3. While most candidates will agree that all Canadians should have access to the Internet, what’s your position on usage-based billing? Should the government intervene and stop plans to meter bandwidth and charge consumers more?
While bandwidth caps are a concern in Canada’s urban centres, we are at high-risk of leaving rural Canada behind in the digital world. For that reason, the Liberal Party has identified as a priority the achievement of 100 per cent high-speed internet connectivity everywhere in rural Canada within three years.
At a personal level, I note increasing dissatisfaction in the Canadian population for a regulatory framework that supports a competitive environment in which cellular phone costs are some of the highest in the world and limits competition in provision of broadband service. Taking best advantage of new technologies will likely require a review of the regulatory/competitive environment.
4. As out population continues to increase, and a greater proportion of Canadians enter retirement, the availability of health care becomes increasingly vital. Are you concerned that the nation is headed towards privatization, or a two-tired health care system? Would you do anything to protect public health care?
I don’t believe in privatization of health care and/or a two-tiered system. I do believe in investment in achieving efficiencies, in planning ahead (e.g. the Liberal’s Brain Health strategy for addressing Alzheimer’s and dementia), in technologies such as e-Health, and in support of Canadian families who are providing homecare for the elderly and infirmed. None of this takes away from the Liberal commitment to healthcare as expressed in our national platform:
Liberal governments brought in universal medicare and passed the Canada Health Act. A new Liberal government will bring a robust, renewed commitment. For Liberals, as for most Canadians, universal access to quality, timely care regardless of your ability to pay, and regardless of which province you live in, is part of what defines Canada. It is embedded in Canadian values, and in the Liberal record. Under Liberal leadership, the federal government will return to its long-established role as a strong partner in health and healthcare.

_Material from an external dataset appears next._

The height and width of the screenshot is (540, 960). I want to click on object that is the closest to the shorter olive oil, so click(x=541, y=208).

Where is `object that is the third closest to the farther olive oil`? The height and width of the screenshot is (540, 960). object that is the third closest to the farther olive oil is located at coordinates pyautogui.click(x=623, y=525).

5. It is increasingly argued that changes to the electoral process need to be made in Canada. The most popular proposal for electoral reform is mixed member proportional representation. What are your feelings towards this kind of reform, and do you feel it will encourage more people to vote?
I rather suspect that political science students will one day look back on Campaign 2011 as the spark that ignited electoral reform in Canada. Stephen Harper’s tireless effort to demonize coalition government has backfired – prompting, instead, a much-needed discussion on how we are represented.
I support electoral reform – reform that I expect would encourage more people to vote. My preference is for single transferrable vote, but I also see merit in proportional representation, provided controls are in place to regulate how parties select their slate of candidates to be elected through proportional representation.
6. Kingston has made some modest strides over the past few years to become Canada’s most sustainable city. What are the key environmental areas that you feel the city needs to improve upon? If elected, how would you and your party support continued green development in the Limestone City?
While we’ve seen tremendous recent improvements in public transit usage, Kingston tops the list of Canadian cities for high levels of gasoline consumption per capita. And yet, we live in a relatively small city where just about everything is closely at hand. I’ll use my expertise in green energy and my demonstrated record in organizing the regional sustainable energy community to get Kingston out of this “hall of shame.”
As noted in Question 1 above, more broadly and in the longer-term, we must move our local economy to the green energy and technology economy of tomorrow. As the Member of Parliament for Kingston and the Islands, I will use my scientific, technology, business and organizational skills to help the community make that happen.